Within 3 days of its creation, the online group had accrued more than 80,000 members with advanced medical training, including MDs, DOs, physician assistants, nurse practitioners, and certified registered nurse anesthetists.
"A lot of us were already very busy with our day-to-day work outside of COVID-19, and I think a lot of us felt unsure about where to get the best information," said coadministrator David Janssen, MD, a family medicine physician in group practice in Sioux Center, Iowa.
"If you turn on the TV, there's a lot of politicizing of the issue, and there's a lot of good information, but also a lot of bad information. When healthcare providers talk to other healthcare providers, that's often how we get our information and how we learn," he told Medscape Medical News.
The COVID-19 US Physicians/APP Facebook group includes 20 volunteer moderators who handle hundreds of posts per hour from persons seeking information on the novel coronavirus, what to tell patients, and how to protect themselves.

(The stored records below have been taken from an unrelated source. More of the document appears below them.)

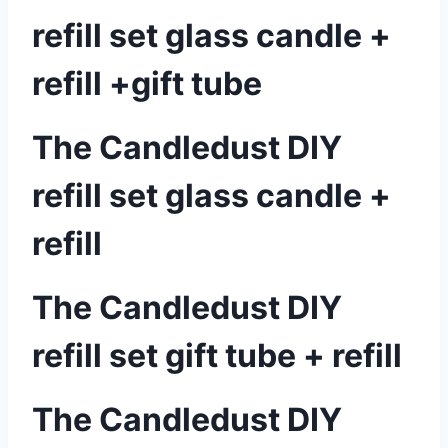
refill set glass candle +
refill +gift tube
The Candledust DIY
refill set glass candle +
refill
The Candledust DIY
refill set gift tube + refill
The Candledust DIY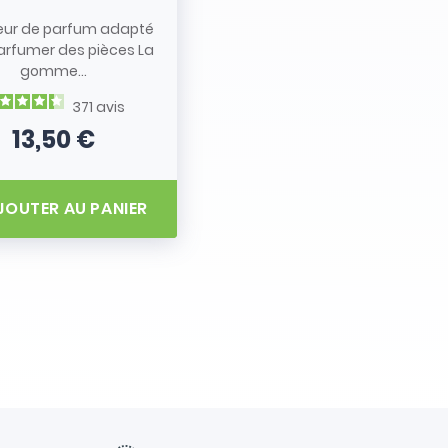
eur de parfum adapté
arfumer des pièces La
gomme...
371
avis
13,50 €
Prix
JOUTER AU PANIER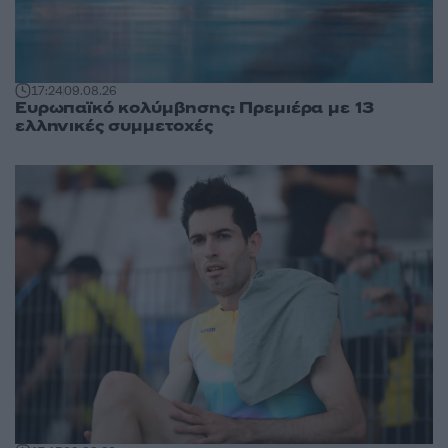
17:24
09.08.26
Ευρωπαϊκό κολύμβησης: Πρεμιέρα με 13
ελληνικές συμμετοχές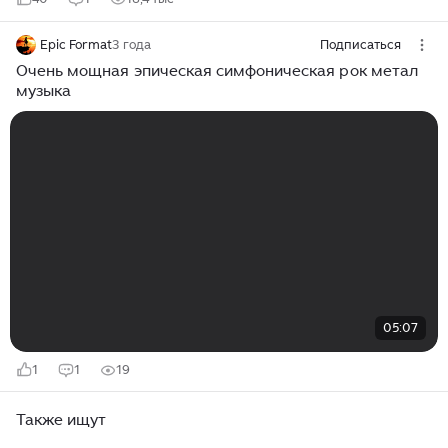
Epic Format
3 года
Подписаться
Очень мощная эпическая симфоническая рок метал
музыка
05:07
1
1
19
Также ищут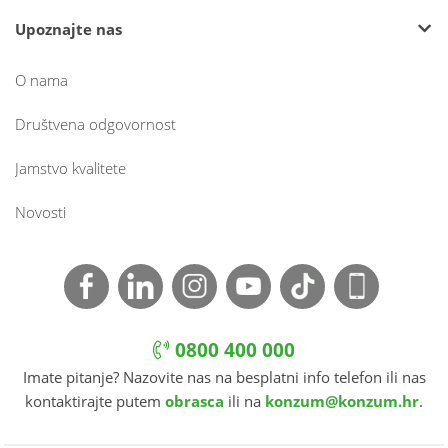
Upoznajte nas
O nama
Društvena odgovornost
Jamstvo kvalitete
Novosti
0800 400 000
Imate pitanje? Nazovite nas na besplatni info telefon ili nas
kontaktirajte putem
obrasca
ili na
konzum@konzum.hr
.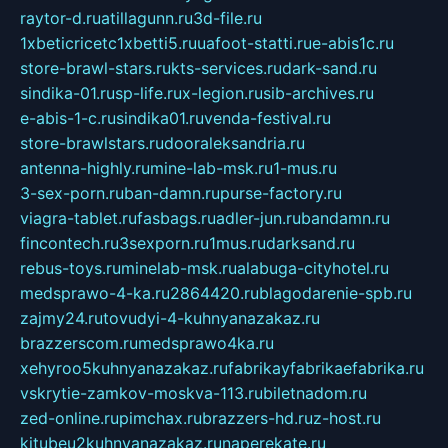
raytor-d.ru
atillagunn.ru
3d-file.ru
1xbeticricetc1xbetti5.ru
uafoot-statti.ru
e-abis1c.ru
store-brawl-stars.ru
kts-services.ru
dark-sand.ru
sindika-01.ru
sp-life.ru
x-legion.ru
sib-archives.ru
e-abis-1-c.ru
sindika01.ru
venda-festival.ru
store-brawlstars.ru
dooraleksandria.ru
antenna-highly.ru
mine-lab-msk.ru
1-mus.ru
3-sex-porn.ru
ban-damn.ru
purse-factory.ru
viagra-tablet.ru
fasbags.ru
adler-jun.ru
bandamn.ru
fincontech.ru
3sexporn.ru
1mus.ru
darksand.ru
rebus-toys.ru
minelab-msk.ru
alabuga-cityhotel.ru
medsprawo-4-ka.ru
2864420.ru
blagodarenie-spb.ru
zajmy24.ru
tovudyi-4-kuhnyanazakaz.ru
brazzerscom.ru
medsprawo4ka.ru
xehyroo5kuhnyanazakaz.ru
fabrikayfabrikaefabrika.ru
vskrytie-zamkov-moskva-113.ru
biletnadom.ru
zed-online.ru
pimchax.ru
brazzers-hd.ru
z-host.ru
kitubeu2kuhnyanazakaz.ru
naperekate.ru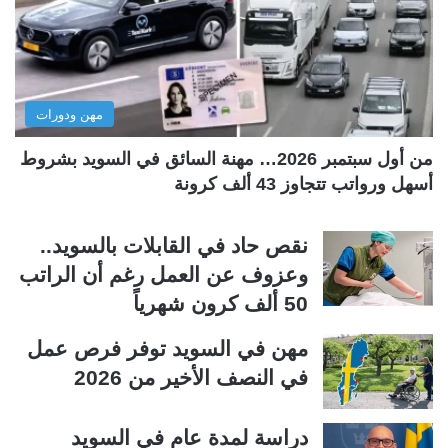
ل
ل
ت
س
ا
ا
ل
ب
مهن ودورات
ي
ق
ة
ة
من أول سبتمبر 2026… مهنة السائق في السويد بشروط
أسهل ورواتب تتجاوز 43 ألف كرونة
نقص حاد في القابلات بالسويد..
وعزوف عن العمل رغم أن الراتب
50 ألف كرون شهرياً
مهن في السويد توفر فرص عمل
في النصف الأخير من 2026
دراسة لمدة عام في السويد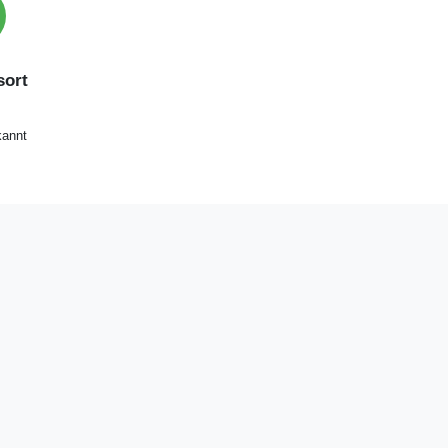
ort
annt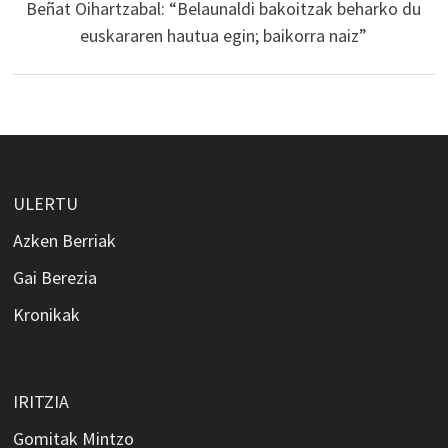
Beñat Oihartzabal: “Belaunaldi bakoitzak beharko du
euskararen hautua egin; baikorra naiz”
ULERTU
Azken Berriak
Gai Berezia
Kronikak
IRITZIA
Gomitak Mintzo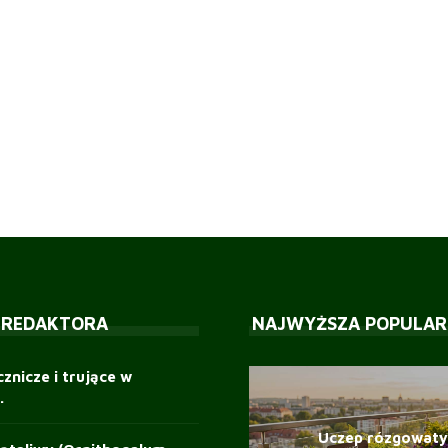
 REDAKTORA
NAJWYŻSZA POPULAR
cznicze i trujące w
.
Uczep rózgowaty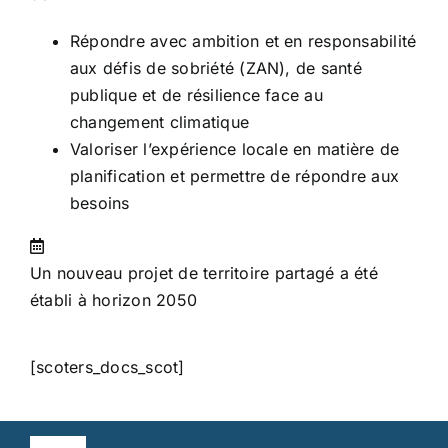
Répondre avec ambition et en responsabilité
aux défis de sobriété (ZAN), de santé
publique et de résilience face au
changement climatique
Valoriser l’expérience locale en matière de
planification et permettre de répondre aux
besoins
Un nouveau projet de territoire partagé a été
établi à horizon 2050
[scoters_docs_scot]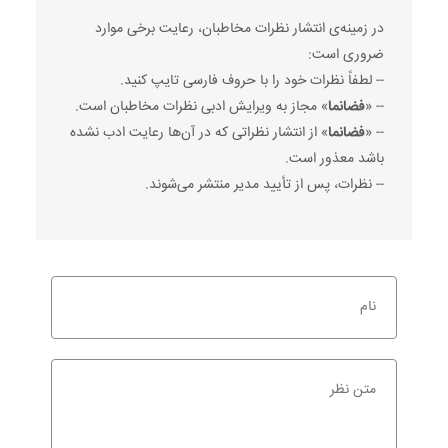
در زمینه‌ی انتشار نظرات مخاطبان، رعایت برخی موارد
ضروری است:
-- لطفاً نظرات خود را با حروف فارسی تایپ کنید.
-- «
فضانما
» مجاز به ویرایش ادبی نظرات مخاطبان است.
-- «
فضانما
» از انتشار نظراتی که در آن‌ها رعایت ادب نشده
باشد معذور است.
-- نظرات، پس از تأیید مدیر منتشر می‌شوند.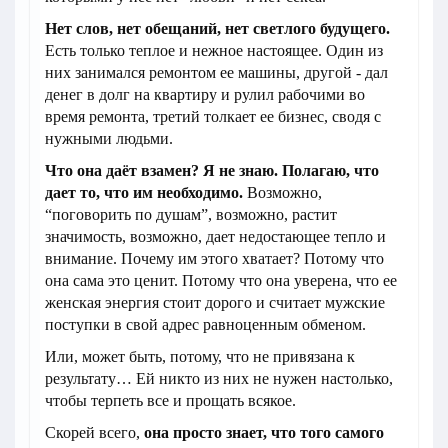
Нет слов, нет обещаний, нет светлого будущего.
Есть только теплое и нежное настоящее. Один из
них занимался ремонтом ее машины, другой - дал
денег в долг на квартиру и рулил рабочими во
время ремонта, третий толкает ее бизнес, сводя с
нужными людьми.
Что она даёт взамен? Я не знаю. Полагаю, что
дает то, что им необходимо.
Возможно,
“поговорить по душам”, возможно, растит
значимость, возможно, дает недостающее тепло и
внимание. Почему им этого хватает? Потому что
она сама это ценит. Потому что она уверена, что ее
женская энергия стоит дорого и считает мужские
поступки в свой адрес равноценным обменом.
Или, может быть, потому, что не привязана к
результату… Ей никто из них не нужен настолько,
чтобы терпеть все и прощать всякое.
Скорей всего,
она просто знает, что того самого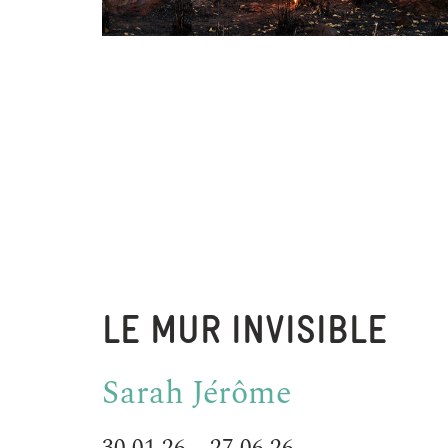
LE MUR INVISIBLE
Sarah Jérôme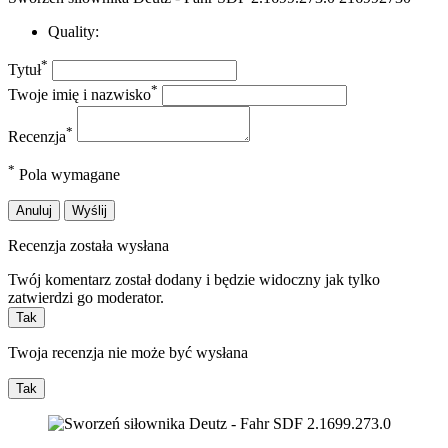
Quality:
*
Tytuł
*
Twoje imię i nazwisko
*
Recenzja
*
Pola wymagane
Anuluj
Wyślij
Recenzja została wysłana
Twój komentarz został dodany i będzie widoczny jak tylko
zatwierdzi go moderator.
Tak
Twoja recenzja nie może być wysłana
Tak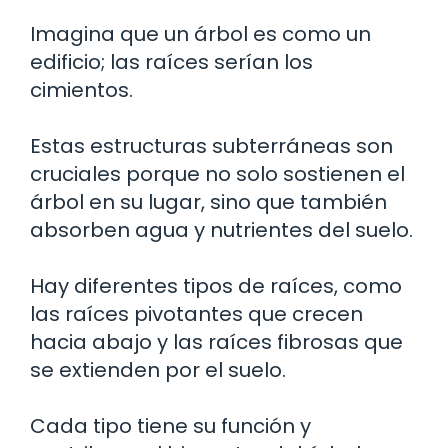
Imagina que un árbol es como un
edificio; las raíces serían los
cimientos.
Estas estructuras subterráneas son
cruciales porque no solo sostienen el
árbol en su lugar, sino que también
absorben agua y nutrientes del suelo.
Hay diferentes tipos de raíces, como
las raíces pivotantes que crecen
hacia abajo y las raíces fibrosas que
se extienden por el suelo.
Cada tipo tiene su función y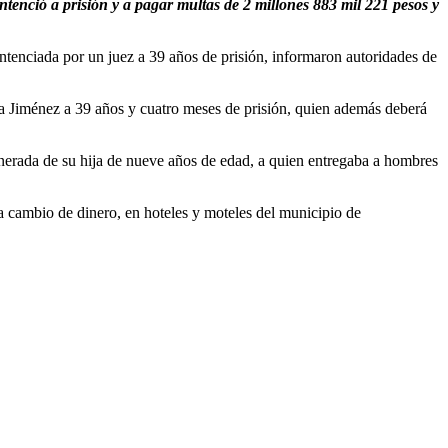
entenció a prisión y a pagar multas de 2 millones 883 mil 221 pesos y
ntenciada por un juez a 39 años de prisión, informaron autoridades de
ia Jiménez a 39 años y cuatro meses de prisión, quien además deberá
emunerada de su hija de nueve años de edad, a quien entregaba a hombres
a cambio de dinero, en hoteles y moteles del municipio de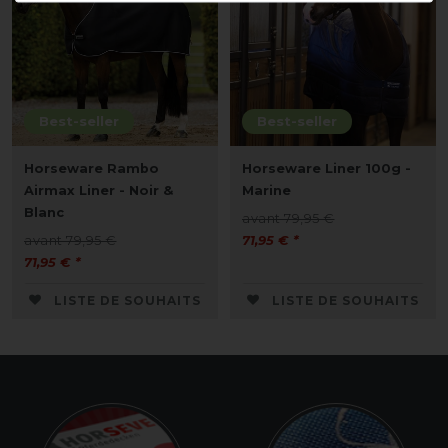
Best-seller
Best-seller
Horseware Rambo
Horseware Liner 100g -
Airmax Liner - Noir &
Marine
Blanc
avant 79,95 €
avant 79,95 €
71,95 € *
71,95 € *
LISTE DE SOUHAITS
LISTE DE SOUHAITS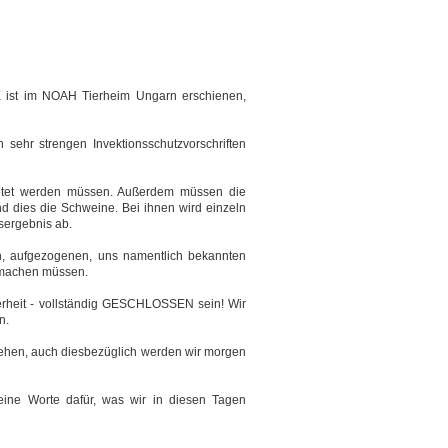
PE ist im NOAH Tierheim Ungarn erschienen,
n sehr strengen Invektionsschutzvorschriften
etötet werden müssen. Außerdem müssen die
nd dies die Schweine. Bei ihnen wird einzeln
sergebnis ab.
lten, aufgezogenen, uns namentlich bekannten
 machen müssen.
erheit - vollständig GESCHLOSSEN sein! Wir
n.
 stehen, auch diesbezüglich werden wir morgen
keine Worte dafür, was wir in diesen Tagen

"It's been wonderful to see how providers have been helping other providers sort through issues. Teaching hospitals have their hands on the latest research, but a lot of people like myself are at small community hospitals, critical-access hospitals, where we may have a lot of questions but don't necessarily have the answers readily available to us," Janssen said.
Janssen told Medscape that his community of about 8000 residents initially had only four COVID-19 testing kits, or one for every 2000 people. The situation has since improved, and more tests are now available, he added.
McIntyre, Janssen, and the Illinois family physician have disclosed no relevant financial relationships.